In our passage today, Paul knows that what he’s just said about justification by faith alone will now be met with resistance by the Judaizers in the Galatian churches and so he must predict their arguments and preemptively respond. Paul needs the true believers in these churches to understand that taking this free gift from Christ of justification by grace through faith and then trying to add back on once again the requirements of the Law that they are making the same mistake as this woman from my story
They started well by acknowledging their inability to get to God, to justify themselves, and they at one point leaned on Jesus for their salvation.
But now, they’ve gone back to the very law that they struggled to keep in the first place out of fear of not being good enough. Their good intentions have led them to drive out and metaphorically buy tacos for Jesus while Jesus is sitting back at their house, holding the tacos he brought for them and wondering why they’re not with him.

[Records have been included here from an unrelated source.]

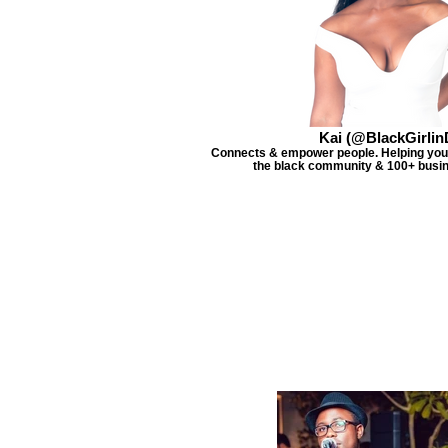
Kai (@BlackGirlin
Connects & empower people. Helping you 
the black community & 100+ busin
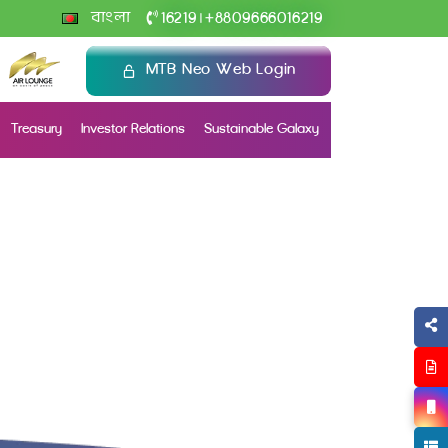
+
বাংলা
16219
8809666016219
|
MTB Neo Web Login
Treasury
Investor Relations
Sustainable Galaxy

He’s here to explain to them, and now thousands of years later to us, that we need to give up on goodness. Look with me at our first verse and see this argument that Paul is anticipating from the Judaizers in response to the true gospel.
Galatians 2:17 (ESV) — 17 But if, in our endeavor to be justified in Christ, we too were found to be sinners, is Christ then a servant of sin? Certainly not!
If following Christ leads to Law breaking, does Christ bring about sin?This is what the Judaizers are arguing, they’re saying that Christ can’t mean for us to stop following the Law because then he’d be making us sin more! Short answer: No That’s where we start, this is outright false.
Let’s pull ourselves away from our own western view, understand the Jewish ideas behind “sinners” The Jewish people were called by God to be separate from the peoples around them. They were supposed to eat differently, worship differently, wear different clothes, practice different holidays. They were supposed to avoid covenants and agreements with the Gentile nations around them, even to avoid intermarriage. They were a people set apart for God. And all of this was not a bad thing, this was following the commandments that God gave them.
The Jewish people were also called to a different standard of cleanliness, both literal and spiritual. Huge sections of the Old Testament law are devoted just to rules about ritual cleanness and uncleanness. For a sample, go look at Leviticus 11-15, five entire chapters devoted to laws on being clean or unclean before God Slide – Types of Uncleanness in Lev 11-15. Some examples of things that could make a person unclean
Eating bacon or shrimp (Leviticus 11)
Having a baby (Leviticus 12) [This one make sense]
Sex or menstruation (Leviticus 15)
Having a skin infection (Leviticus 13)
Touching a grave (Numbers 19)
Sitting on a chair an unclean person used (various)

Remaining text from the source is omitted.